[Excerpts from a dataset]
══════════════════════════════

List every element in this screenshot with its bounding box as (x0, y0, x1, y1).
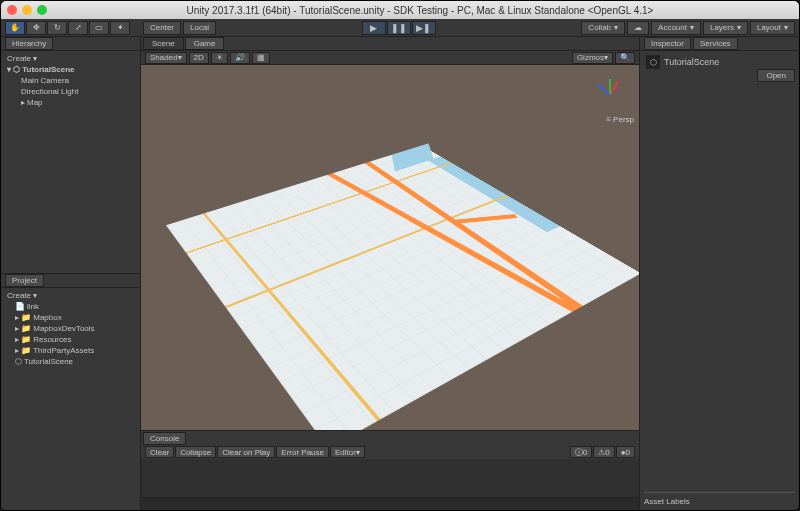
fx-toggle[interactable]: ▦ (252, 52, 270, 64)
project-item[interactable]: ▸ 📁 ThirdPartyAssets (3, 345, 138, 356)
orientation-gizmo[interactable] (589, 75, 629, 115)
hierarchy-scene-root[interactable]: ▾ ⬡ TutorialScene (3, 64, 138, 75)
collab-dropdown[interactable]: Collab ▾ (581, 21, 625, 35)
layout-dropdown[interactable]: Layout ▾ (750, 21, 795, 35)
hierarchy-item[interactable]: ▸ Map (3, 97, 138, 108)
console-editor-dropdown[interactable]: Editor ▾ (330, 446, 365, 458)
console-warn-filter[interactable]: ⚠ 0 (593, 446, 614, 458)
pivot-center-button[interactable]: Center (143, 21, 181, 35)
move-tool-button[interactable]: ✥ (26, 21, 46, 35)
console-clear-button[interactable]: Clear (145, 446, 174, 458)
console-output (141, 459, 639, 497)
project-item[interactable]: ▸ 📁 Mapbox (3, 312, 138, 323)
project-item[interactable]: 📄 link (3, 301, 138, 312)
transform-tool-button[interactable]: ✦ (110, 21, 130, 35)
persp-label[interactable]: ≡ Persp (606, 115, 634, 124)
open-scene-button[interactable]: Open (757, 69, 795, 82)
pause-button[interactable]: ❚❚ (387, 21, 411, 35)
rect-tool-button[interactable]: ▭ (89, 21, 109, 35)
hierarchy-item[interactable]: Main Camera (3, 75, 138, 86)
pivot-local-button[interactable]: Local (183, 21, 216, 35)
play-button[interactable]: ▶ (362, 21, 386, 35)
cloud-button[interactable]: ☁ (627, 21, 649, 35)
main-toolbar: ✋ ✥ ↻ ⤢ ▭ ✦ Center Local ▶ ❚❚ ▶❚ Collab … (1, 19, 799, 37)
project-item[interactable]: ▸ 📁 MapboxDevTools (3, 323, 138, 334)
unity-scene-icon: ⬡ (646, 55, 660, 69)
step-button[interactable]: ▶❚ (412, 21, 436, 35)
console-info-filter[interactable]: ⓘ 0 (570, 446, 592, 458)
minimize-window-button[interactable] (22, 5, 32, 15)
project-item[interactable]: ⬡ TutorialScene (3, 356, 138, 367)
console-clear-on-play-toggle[interactable]: Clear on Play (217, 446, 275, 458)
inspector-scene-name: TutorialScene (664, 57, 719, 67)
project-item[interactable]: ▸ 📁 Resources (3, 334, 138, 345)
rotate-tool-button[interactable]: ↻ (47, 21, 67, 35)
scene-viewport[interactable]: ≡ Persp (141, 65, 639, 430)
asset-labels-section: Asset Labels (644, 492, 795, 506)
maximize-window-button[interactable] (37, 5, 47, 15)
console-error-pause-toggle[interactable]: Error Pause (276, 446, 329, 458)
console-tab[interactable]: Console (143, 432, 186, 445)
gizmos-dropdown[interactable]: Gizmos ▾ (572, 52, 613, 64)
console-footer (141, 497, 639, 511)
console-error-filter[interactable]: ● 0 (616, 446, 635, 458)
project-tab[interactable]: Project (5, 274, 44, 287)
map-plane (166, 145, 639, 430)
hand-tool-button[interactable]: ✋ (5, 21, 25, 35)
scale-tool-button[interactable]: ⤢ (68, 21, 88, 35)
hierarchy-create-dropdown[interactable]: Create ▾ (7, 54, 37, 63)
account-dropdown[interactable]: Account ▾ (651, 21, 701, 35)
mode-2d-toggle[interactable]: 2D (189, 52, 209, 64)
game-tab[interactable]: Game (185, 37, 225, 50)
lighting-toggle[interactable]: ☀ (211, 52, 228, 64)
scene-search[interactable]: 🔍 (615, 52, 635, 64)
close-window-button[interactable] (7, 5, 17, 15)
services-tab[interactable]: Services (693, 37, 738, 50)
layers-dropdown[interactable]: Layers ▾ (703, 21, 748, 35)
project-create-dropdown[interactable]: Create ▾ (7, 291, 37, 300)
shaded-dropdown[interactable]: Shaded ▾ (145, 52, 187, 64)
audio-toggle[interactable]: 🔊 (230, 52, 250, 64)
console-collapse-toggle[interactable]: Collapse (175, 446, 216, 458)
hierarchy-item[interactable]: Directional Light (3, 86, 138, 97)
hierarchy-tab[interactable]: Hierarchy (5, 37, 53, 50)
titlebar: Unity 2017.3.1f1 (64bit) - TutorialScene… (1, 1, 799, 19)
inspector-tab[interactable]: Inspector (644, 37, 691, 50)
window-title: Unity 2017.3.1f1 (64bit) - TutorialScene… (47, 5, 793, 16)
scene-tab[interactable]: Scene (143, 37, 184, 50)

══════════════════════════════

Task to carry out:
Could you write out all the records exactly, without the pictures?

Task answer:
List every element in this screenshot with its bounding box as (x0, y0, x1, y1).
fx-toggle[interactable]: ▦ (252, 52, 270, 64)
project-item[interactable]: ▸ 📁 ThirdPartyAssets (3, 345, 138, 356)
orientation-gizmo[interactable] (589, 75, 629, 115)
hierarchy-scene-root[interactable]: ▾ ⬡ TutorialScene (3, 64, 138, 75)
collab-dropdown[interactable]: Collab ▾ (581, 21, 625, 35)
layout-dropdown[interactable]: Layout ▾ (750, 21, 795, 35)
hierarchy-item[interactable]: ▸ Map (3, 97, 138, 108)
console-editor-dropdown[interactable]: Editor ▾ (330, 446, 365, 458)
console-warn-filter[interactable]: ⚠ 0 (593, 446, 614, 458)
pivot-center-button[interactable]: Center (143, 21, 181, 35)
move-tool-button[interactable]: ✥ (26, 21, 46, 35)
console-clear-button[interactable]: Clear (145, 446, 174, 458)
console-output (141, 459, 639, 497)
project-item[interactable]: ▸ 📁 Mapbox (3, 312, 138, 323)
project-item[interactable]: 📄 link (3, 301, 138, 312)
transform-tool-button[interactable]: ✦ (110, 21, 130, 35)
persp-label[interactable]: ≡ Persp (606, 115, 634, 124)
open-scene-button[interactable]: Open (757, 69, 795, 82)
pause-button[interactable]: ❚❚ (387, 21, 411, 35)
rect-tool-button[interactable]: ▭ (89, 21, 109, 35)
hierarchy-item[interactable]: Main Camera (3, 75, 138, 86)
pivot-local-button[interactable]: Local (183, 21, 216, 35)
play-button[interactable]: ▶ (362, 21, 386, 35)
cloud-button[interactable]: ☁ (627, 21, 649, 35)
main-toolbar: ✋ ✥ ↻ ⤢ ▭ ✦ Center Local ▶ ❚❚ ▶❚ Collab … (1, 19, 799, 37)
project-item[interactable]: ▸ 📁 MapboxDevTools (3, 323, 138, 334)
unity-scene-icon: ⬡ (646, 55, 660, 69)
step-button[interactable]: ▶❚ (412, 21, 436, 35)
console-info-filter[interactable]: ⓘ 0 (570, 446, 592, 458)
minimize-window-button[interactable] (22, 5, 32, 15)
project-item[interactable]: ⬡ TutorialScene (3, 356, 138, 367)
console-clear-on-play-toggle[interactable]: Clear on Play (217, 446, 275, 458)
inspector-scene-name: TutorialScene (664, 57, 719, 67)
project-item[interactable]: ▸ 📁 Resources (3, 334, 138, 345)
rotate-tool-button[interactable]: ↻ (47, 21, 67, 35)
scene-viewport[interactable]: ≡ Persp (141, 65, 639, 430)
asset-labels-section: Asset Labels (644, 492, 795, 506)
maximize-window-button[interactable] (37, 5, 47, 15)
console-error-pause-toggle[interactable]: Error Pause (276, 446, 329, 458)
console-tab[interactable]: Console (143, 432, 186, 445)
gizmos-dropdown[interactable]: Gizmos ▾ (572, 52, 613, 64)
console-footer (141, 497, 639, 511)
console-error-filter[interactable]: ● 0 (616, 446, 635, 458)
project-tab[interactable]: Project (5, 274, 44, 287)
map-plane (166, 145, 639, 430)
hand-tool-button[interactable]: ✋ (5, 21, 25, 35)
scale-tool-button[interactable]: ⤢ (68, 21, 88, 35)
hierarchy-create-dropdown[interactable]: Create ▾ (7, 54, 37, 63)
account-dropdown[interactable]: Account ▾ (651, 21, 701, 35)
mode-2d-toggle[interactable]: 2D (189, 52, 209, 64)
game-tab[interactable]: Game (185, 37, 225, 50)
lighting-toggle[interactable]: ☀ (211, 52, 228, 64)
scene-search[interactable]: 🔍 (615, 52, 635, 64)
close-window-button[interactable] (7, 5, 17, 15)
services-tab[interactable]: Services (693, 37, 738, 50)
layers-dropdown[interactable]: Layers ▾ (703, 21, 748, 35)
project-create-dropdown[interactable]: Create ▾ (7, 291, 37, 300)
shaded-dropdown[interactable]: Shaded ▾ (145, 52, 187, 64)
audio-toggle[interactable]: 🔊 (230, 52, 250, 64)
console-collapse-toggle[interactable]: Collapse (175, 446, 216, 458)
hierarchy-item[interactable]: Directional Light (3, 86, 138, 97)
hierarchy-tab[interactable]: Hierarchy (5, 37, 53, 50)
titlebar: Unity 2017.3.1f1 (64bit) - TutorialScene… (1, 1, 799, 19)
inspector-tab[interactable]: Inspector (644, 37, 691, 50)
window-title: Unity 2017.3.1f1 (64bit) - TutorialScene… (47, 5, 793, 16)
scene-tab[interactable]: Scene (143, 37, 184, 50)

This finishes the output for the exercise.